我们令\(n=xy\),其中\(x\)含有\(n\)中出现的每个质因子恰好一次。
\[\varphi(ni)=y\varphi(xi)\\=y\varphi(i)\varphi(\frac{x}{\gcd(i,x)})\gcd(i,x)\]
利用\(\sum_{d|n}\varphi(d)=n\)
\[=y\varphi(i)\varphi(\frac{x}{\gcd(i,x)})\sum_{d|i,d|x}\varphi(d)\\=y\varphi(i)\sum_{d|i,d|x}\varphi(\frac xd)\]
\(S(n,m)=\sum_{i=1}^m\varphi(ni)\)
\[S(n,m)=\sum_{i=1}^my\varphi(i)\sum_{d|i,d|x}\varphi(\frac xd)\\=y\sum_{d|x}\varphi(\frac xd)\sum_{i=1}^{m/d}\varphi(di)\\=y\sum_{d|x}\varphi(\frac xd)S(d,\lfloor\frac md\rfloor)\]

\(m=1\)时就是求\(\varphi\)的前缀和,直接杜教筛,剩下的记忆化。

#include<cstdio>
#include<algorithm>
#include<map>
using namespace std;
int gi(){
    int x=0,w=1;char ch=getchar();
    while ((ch<'0'||ch>'9')&&ch!='-') ch=getchar();
    if (ch=='-') w=0,ch=getchar();
    while (ch>='0'&&ch<='9') x=(x<<3)+(x<<1)+ch-'0',ch=getchar();
    return w?x:-x;
}
const int N = 2e6+5;
const int mod = 1e9+7;
int zhi[N],pri[N],tot,phi[N],low[N],sum[N],ans;
map<int,int>M[N],P;
int S(int n){
    if (n<N) return sum[n];
    if (P[n]) return P[n];
    int res=0;
    for (int i=2,j;i<=n;i=j+1)
        j=n/(n/i),res=(res+1ll*(j-i+1)*S(n/i))%mod;
    return P[n]=((1ll*n*(n+1)>>1)-res+mod)%mod;
}
int S(int n,int m){
    if (m==0) return 0;
    if (n==1) return S(m);
    if (M[n][m]) return M[n][m];
    int res=0;
    for (int i=1;i*i<=n;++i)
        if (n%i==0){
            res=(res+1ll*phi[n/i]*S(i,m/i))%mod;
            if (i*i<n) res=(res+1ll*phi[i]*S(n/i,m/(n/i)))%mod;
        }
    return M[n][m]=res;
}
int main(){
    int n=gi(),m=gi();phi[1]=low[1]=1;
    for (int i=2;i<N;++i){
        if (!zhi[i]) pri[++tot]=i,phi[i]=i-1,low[i]=i;
        for (int j=1;i*pri[j]<N;++j){
            zhi[i*pri[j]]=1;
            if (i%pri[j]==0){
                phi[i*pri[j]]=phi[i]*pri[j];
                low[i*pri[j]]=low[i];
                break;
            }
            phi[i*pri[j]]=phi[i]*(pri[j]-1);
            low[i*pri[j]]=low[i]*pri[j];
        }
    }
    for (int i=1;i<N;++i) sum[i]=(sum[i-1]+phi[i])%mod;
    for (int i=1;i<=n;++i) ans=(ans+1ll*(i/low[i])*S(low[i],m))%mod;
    printf("%d\n",ans);return 0;
}

[bzoj3560]DZY Loves Math V

考虑每个质数的贡献。

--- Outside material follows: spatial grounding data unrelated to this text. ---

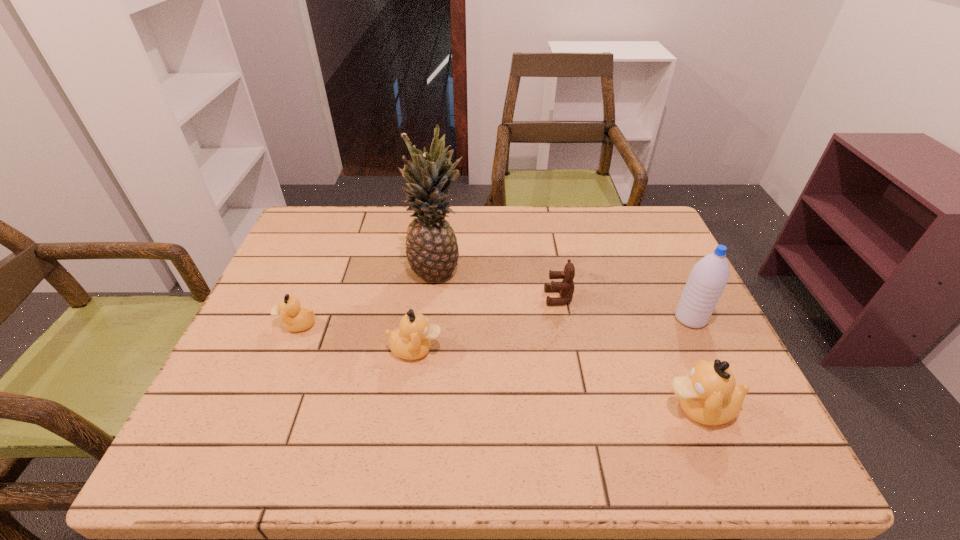 Identify the location of object that is at the left edge. This screenshot has height=540, width=960. (295, 318).

You are a GUI agent. You are given a task and a screenshot of the screen. Output one action in this format:
    pyautogui.click(x=<x>, y=<y>)
    Task: Click on the duckling at the right edge
    The height and width of the screenshot is (540, 960).
    Given the screenshot: What is the action you would take?
    pyautogui.click(x=709, y=395)

Find the location of a particular element. This screenshot has height=540, width=960. water bottle that is at the right edge is located at coordinates (708, 278).

Find the location of a particular element. Image resolution: width=960 pixels, height=540 pixels. object that is at the near right corner is located at coordinates (709, 395).

Identify the location of free region at the far edge of the desktop. (406, 231).

Identify the location of vacant region at the near edge. (447, 416).

The width and height of the screenshot is (960, 540). I want to click on vacant space at the left edge of the desktop, so click(x=282, y=368).

In the image, there is a desktop. Where is `vacant space at the right edge`? The image size is (960, 540). vacant space at the right edge is located at coordinates tap(729, 361).

Image resolution: width=960 pixels, height=540 pixels. Find the location of `vacant region at the far left corner of the desktop`. vacant region at the far left corner of the desktop is located at coordinates (329, 252).

Identify the location of vacant space that is in between the tallest duckling and the leftmost duckling. The height and width of the screenshot is (540, 960). (498, 366). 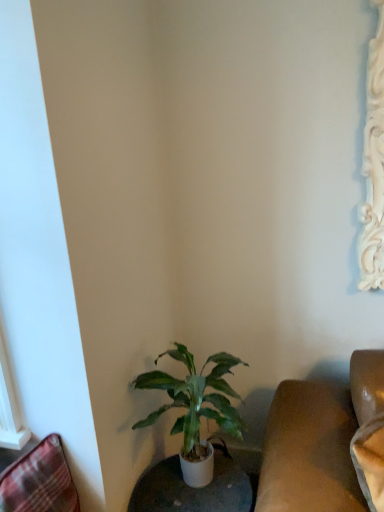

对于一个质数\(p\),记\(X=\prod_{i=1}^n\sum_{j=0}^{k_i}p^j\),那么它对这个答案的贡献就是\(\frac{(X-1)(p-1)}{p}+1\)

#include<cstdio>
#include<algorithm>
using namespace std;
int gi(){
    int x=0,w=1;char ch=getchar();
    while ((ch<'0'||ch>'9')&&ch!='-') ch=getchar();
    if (ch=='-') w=0,ch=getchar();
    while (ch>='0'&&ch<='9') x=(x<<3)+(x<<1)+ch-'0',ch=getchar();
    return w?x:-x;
}
const int N = 1e7+5;
const int mod = 1e9+7;
int zhi[N],pri[N],tot,d[N],inv[N],pro[N],n,ans=1;
int main(){
    inv[1]=1;
    for (int i=2;i<N;++i){
        if (!zhi[i]) pri[++tot]=i,d[i]=i;
        for (int j=1;i*pri[j]<N;++j){
            zhi[i*pri[j]]=1;d[i*pri[j]]=pri[j];
            if (i%pri[j]==0) break;
        }
        inv[i]=1ll*inv[mod%i]*(mod-mod/i)%mod;
        pro[i]=1;
    }
    n=gi();
    for (int i=1;i<=n;++i){
        int x=gi();
        while(x>1){
            int p=d[x],s=1;
            while (x%p==0) x/=p,s=(1ll*s*p+1)%mod;
            pro[p]=1ll*pro[p]*s%mod;
        }
    }
    for (int i=1;i<=tot;++i){
        int p=pri[i];
        ans=(1ll*(pro[p]-1)*(p-1)%mod*inv[p]+1)%mod*ans%mod;
    }
    printf("%d\n",ans);return 0;
}

[bzoj3561]DZY Loves Math VI

\[\sum_{i=1}^n\sum_{j=1}^m(\frac{ij}{\gcd(i,j)})^{\gcd(i,j)}\\=\sum_{d=1}^n\frac{1}{d^d}\sum_{i=1}^{n/d}\mu(i)(id)^{2d}S(\frac n{id},d)S(\frac m{id},d)\\=\sum_{d=1}^nd^d\sum_{i=1}^{n/d}\mu(i)i^{2d}S(\frac n{id},d)S(\frac m{id},d)\]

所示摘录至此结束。